__Your assignment__:
Copy out exactly the lines from the first line of the material below through the line containing "Locate an element", and nothing beyond them.

[Records to use Boundary: Start]

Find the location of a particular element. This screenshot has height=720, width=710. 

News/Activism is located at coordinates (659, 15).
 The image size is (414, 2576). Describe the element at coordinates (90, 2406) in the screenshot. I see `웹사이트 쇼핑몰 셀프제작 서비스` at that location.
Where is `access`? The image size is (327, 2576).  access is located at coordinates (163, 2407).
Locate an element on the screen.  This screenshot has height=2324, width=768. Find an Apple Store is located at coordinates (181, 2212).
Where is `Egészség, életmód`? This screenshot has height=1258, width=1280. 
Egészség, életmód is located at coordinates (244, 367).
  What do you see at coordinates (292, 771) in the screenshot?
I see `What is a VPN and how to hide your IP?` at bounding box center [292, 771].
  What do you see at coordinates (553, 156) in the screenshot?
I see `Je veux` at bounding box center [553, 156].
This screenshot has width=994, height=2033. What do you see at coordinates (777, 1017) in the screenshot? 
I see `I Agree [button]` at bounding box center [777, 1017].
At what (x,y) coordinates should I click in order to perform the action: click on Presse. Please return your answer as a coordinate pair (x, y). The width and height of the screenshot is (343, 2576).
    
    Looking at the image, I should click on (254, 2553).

[Records to use Boundary: End]

__Exercise solution__:
Find the location of a particular element. This screenshot has height=720, width=710. 

News/Activism is located at coordinates (659, 15).
 The image size is (414, 2576). Describe the element at coordinates (90, 2406) in the screenshot. I see `웹사이트 쇼핑몰 셀프제작 서비스` at that location.
Where is `access`? The image size is (327, 2576).  access is located at coordinates (163, 2407).
Locate an element on the screen.  This screenshot has height=2324, width=768. Find an Apple Store is located at coordinates (181, 2212).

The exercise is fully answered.